副官祭りに投稿しようと思って書き始めたのですが、セララさんが勝手なことをし始めたのでまとまらなくなってしまいました。

 天秤祭も終わり、色付いた木々の葉も散り始め、アキバの街にも徐々に冬の足音が聞こえてきていた。

 祭以降地方から訪れる大地人の数もさらに増え街はさらに活気溢れていたけれど、目抜き通りから数本奥まったところにある記録の地平線のギルドハウスまではその喧騒も届かず、相変わらず穏やかな空気が流れていた。小春日和の日差しが窓から射し込みポカポカと心地好い。

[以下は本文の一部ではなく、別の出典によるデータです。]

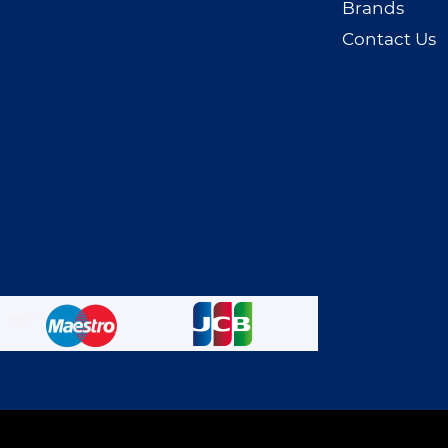
Brands
Contact Us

 共有スペースでは愛用の揺り椅子に腰を掛け、どこからか手に入れてきた本を手にしたまま……


「にゃん太さんがお昼寝をしているんです!」


……にゃん太が居眠りをしていた。

「あの、いつも紳士的で落ち着いた物腰で隙がなくって何でも見透かしているようであたしが何を言っても『セララちは良い子ですにゃあ』とか子供扱いしてぜーんぜん相手をしてくれないにゃん太さんが!こんな無防備な姿を晒してお昼寝をしているんですよ!」

「セララちゃんセララちゃん、途中から何か出てきちゃってるよ」

 来月の旅に向けての買い出しから戻ってきた年少組とセララは部屋に入ってすぐににゃん太に気がついて、起こしては悪いと思い声を潜めた。

 トウヤとルンデルハウスは山と抱えた荷物を下ろしに自分達の部屋へ向かいミノリもそれを手伝うが、こんなチャンスに遭遇してしまったセララはそれに従うことはできない。自分の荷物をルンデルハウスに押し付けた五十鈴が面白そうについてくる。

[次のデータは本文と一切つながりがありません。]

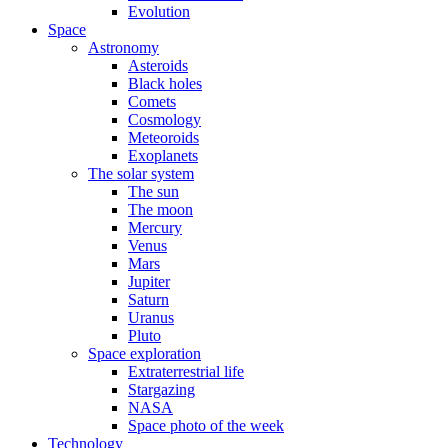
Evolution
Space
Astronomy
Asteroids
Black holes
Comets
Cosmology
Meteoroids
Exoplanets
The solar system
The sun
The moon
Mercury
Venus
Mars
Jupiter
Saturn
Uranus
Pluto
Space exploration
Extraterrestrial life
Stargazing
NASA
Space photo of the week
Technology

「五十鈴さん……こういうとき、犯罪にならなくて、あとで訴えられもしない範囲で出来ることって何ですかね」

「あははー、ヒゲくらいにしときなー」

「ヒゲ……その手がありました……にゃん太さんのおヒゲがあれば……いつも一緒です……」

 セララが眠るにゃん太へと迫る。その手にはどこから取り出したのだろう、手動のバリカンが握られている。

「おひげーゾリゾリーおひげーゾリゾリー」

「セララちゃん、よだれよだれ」

 セララの眼には炎のエフェクトが浮かび上がる。口伝<恋する乙女は盲目なの(ヒートヘイズブライン)>である。恋する森呪師(おとめ)がその相手を見るとき、瞳には前髪を少し焦がす程度の火力の炎を宿し、背景に花とキラキラが舞う! それ以上の効果はない!

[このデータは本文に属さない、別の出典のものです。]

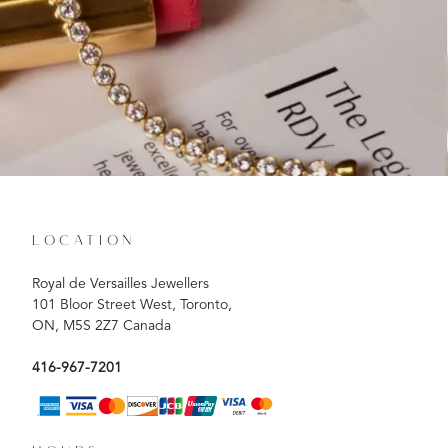
LOCATION
Royal de Versailles Jewellers
101 Bloor Street West, Toronto,
ON, M5S 2Z7 Canada
416-967-7201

 小さな手がついにヒゲに触れようとしたとき、にゃん太が少し身動いだ。


「ムニャ……別に構わないけど……一本だけだぞ」


「ふええええええええええええええええええええええええ!」

「うわあああああああああああああああああああああああ!」

 ばね仕掛けのおもちゃのような勢いで飛び上がる2人。

 そのままの勢いで部屋を飛び出し逃げていく。

「どうしよう! どうしよう五十鈴さん!」「もうっ! 流石に! 流石に気づかれたよね!? 私は止めたよ!?」

「にゃん太さんの語尾が『にゃ』じゃなかったああああああ!」

「そこかあああああああああああ!」



 目を覚ましたにゃん太があたりを見回す。

 いつもと変わらぬギルドハウスのリビングルーム。しかし埃立った空気や閉まりきってない廊下への扉が、数瞬前までの喧騒の名残を残している。

 やや焦げたような臭いがするので、買い出しから帰ってきた年少組がランタンでも蹴倒したのだろうかと考える。

 思ったよりも深く眠っていたようだ。そろそろ夕食の支度を始めないと。

 そういえば確か今日はセララが来ると言っていたはずだ。新鮮な卵を買ってきて、マヨネーズでも作ってみようか。

 ひとつ伸びをして窓の外へ目をやる。秋の日はまだ高い。

ポロポロと出てきた話をうまくまとめられるといいなと思って自分を追い込むために連載という形にしてみました。